Opinion: Help Michigan farmers grow with fewer environmental regulations

Carl Bednarski

While the government and media focus on COVID–19, Michigan farmers are hoping policy priorities emerge from the pandemic that will accelerate economic recovery. To protect the American food, fiber and fuel supply, agriculture depends on critical infrastructure and access to reliable energy supplies to maintain or increase production as necessary.

Policymakers on both side of the aisle and businesses across sectors should be able to find common ground in strengthening infrastructure. Yet, environmental regulation (and overregulation) is a topic of heated debate as the Trump administration works to reduce red tape to stimulate valuable infrastructure development.

Michigan farmers know this all too well. Both the ability to build and finance infrastructure such as livestock barns, grain silos, processing facilities and harvest systems, and complete federal reviews for timber harvest and other contracts, continues to be hindered by overly complex regulations.

A soybean harvesting operation near Bad Axe, Michigan.

That’s just one reason the president called for modernizing the National Environmental Policy Act (NEPA), a law left largely unchanged for 50 years.

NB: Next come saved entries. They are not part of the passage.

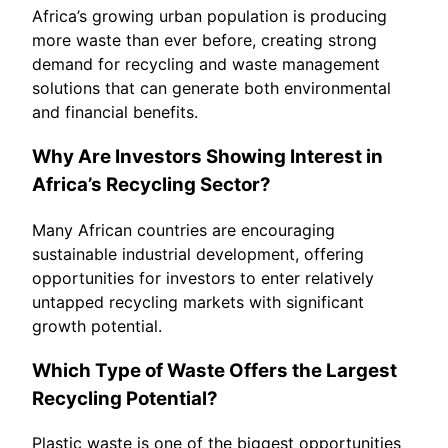
Africa’s growing urban population is producing
more waste than ever before, creating strong
demand for recycling and waste management
solutions that can generate both environmental
and financial benefits.
Why Are Investors Showing Interest in
Africa’s Recycling Sector?
Many African countries are encouraging
sustainable industrial development, offering
opportunities for investors to enter relatively
untapped recycling markets with significant
growth potential.
Which Type of Waste Offers the Largest
Recycling Potential?
Plastic waste is one of the biggest opportunities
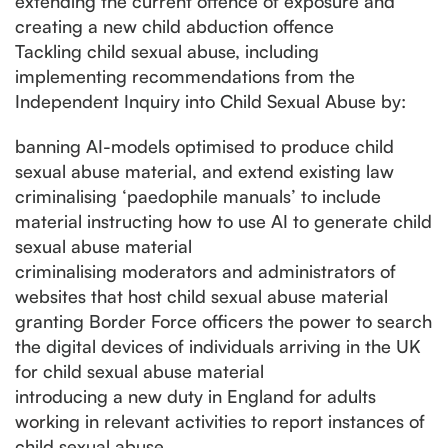
extending the current offence of exposure and
creating a new child abduction offence
Tackling child sexual abuse, including
implementing recommendations from the
Independent Inquiry into Child Sexual Abuse by:
banning AI-models optimised to produce child
sexual abuse material, and extend existing law
criminalising ‘paedophile manuals’ to include
material instructing how to use AI to generate child
sexual abuse material
criminalising moderators and administrators of
websites that host child sexual abuse material
granting Border Force officers the power to search
the digital devices of individuals arriving in the UK
for child sexual abuse material
introducing a new duty in England for adults
working in relevant activities to report instances of
child sexual abuse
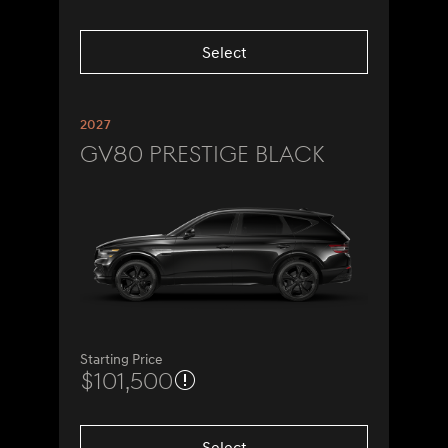
Select
2027
GV80 Prestige Black
Starting Price
$101,500
Select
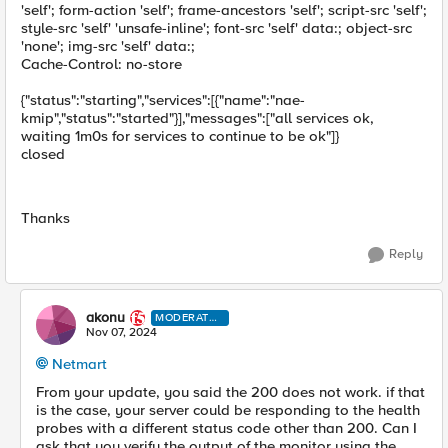
'self'; form-action 'self'; frame-ancestors 'self'; script-src 'self';
style-src 'self' 'unsafe-inline'; font-src 'self' data:; object-src
'none'; img-src 'self' data:;
Cache-Control: no-store
{"status":"starting","services":[{"name":"nae-
kmip","status":"started"}],"messages":["all services ok,
waiting 1m0s for services to continue to be ok"]}
closed
Thanks
Reply
akonu
MODERATO
R
Nov 07, 2024
Netmart
From your update, you said the 200 does not work. if that
is the case, your server could be responding to the health
probes with a different status code other than 200. Can I
ask that you verify the output of the monitor using the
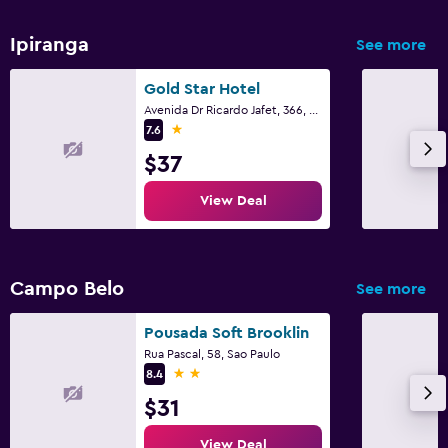
Ipiranga
See more
Gold Star Hotel
Avenida Dr Ricardo Jafet, 366, Sao Paulo
1 star
7.6
$37
View Deal
Campo Belo
See more
Pousada Soft Brooklin
Rua Pascal, 58, Sao Paulo
2 stars
8.4
$31
View Deal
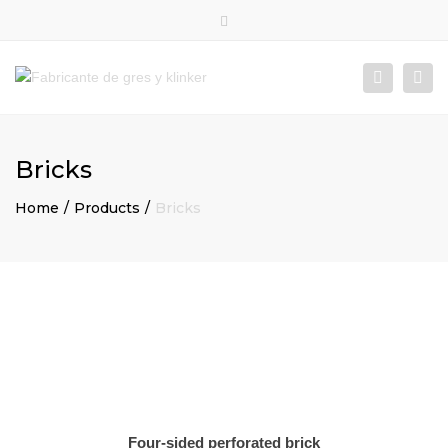
×
Close
top
Togg
Search
bar
navi
Bricks
Home
Products
Bricks
Four-sided perforated brick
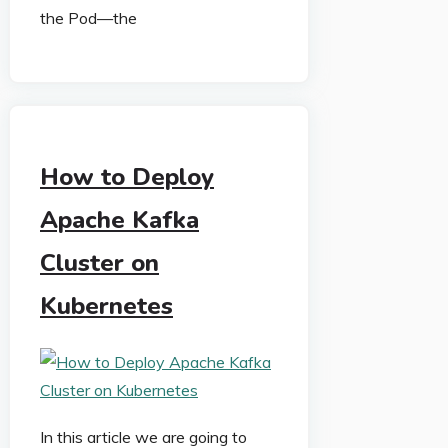
the Pod—the
How to Deploy
Apache Kafka
Cluster on
Kubernetes
In this article we are going to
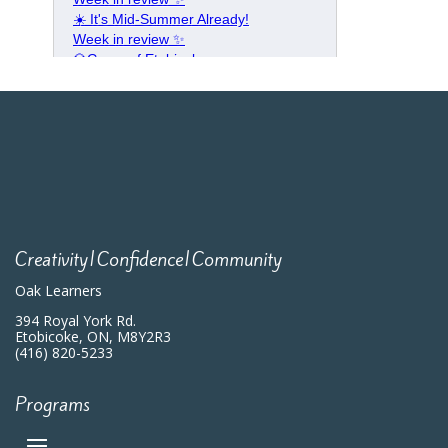
Creativity|Confidence|Community
Oak Learners
394 Royal York Rd.
Etobicoke, ON, M8Y2R3
(416) 820-5233
Programs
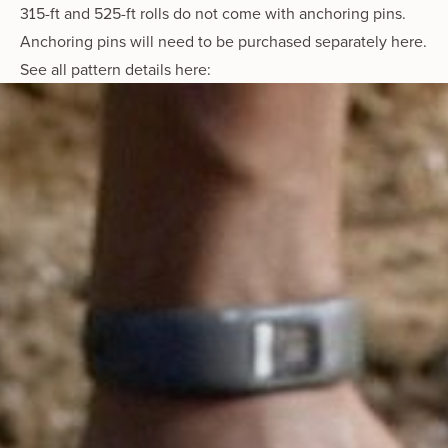
315-ft and 525-ft rolls do not come with anchoring pins.
Anchoring pins will need to be purchased separately here
.
See all
pattern details here:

Unfortunately, NEPA has become a regulatory burden for many industries, including agriculture.

As American Farm Bureau Federation President Zippy Duvall has stated, “Current NEPA regulations have become an obstacle instead of an instrument for responsible management.”

The Council on Environmental Quality (CEQ) is aimed at reforming the law and providing relief to farmers. Specifically, the CEQ wants to reduce completion times for the environmental impact statements’ review process, which today average four and a half years.

These protracted environmental reviews, at an average of 586 pages in length, cause unnecessary delays to critical infrastructure improvements and pose risks to necessary long-term investments.

Farmers and forest professionals across Michigan see NEPA delays impact their work, from holding up federally guaranteed financing for projects to modernize farm infrastructure for better economic and environmental performance, to timber contract reviews that require new analyses of already approved forest roads, species and cultural reviews.

These delays cost farmers and forest professionals time and money, and also hold up Michigan’s ability to respond quickly to changing demands in food, fiber and fuel markets.

While NEPA provides safeguards to the environment when used properly, the law desperately needs reform and modernization. Michigan should back the Trump administration’s efforts to reform NEPA and urge the president to maintain momentum toward fixing this broken law.

Years of delayed projects cost farmers and forest professionals money by increasing costs, slowing operations and holding back needed infrastructure improvements to keep growing.

Farming is uniquely vulnerable to harmful policy proposals like outdated environmental regulations. As lawmakers strategize about a plan to restart the national economy, Michigan’s farmers will be keenly aware of the policy consequences.

Carl Bednarski is president of the Michigan Farm Bureau and a Tuscola County farmer.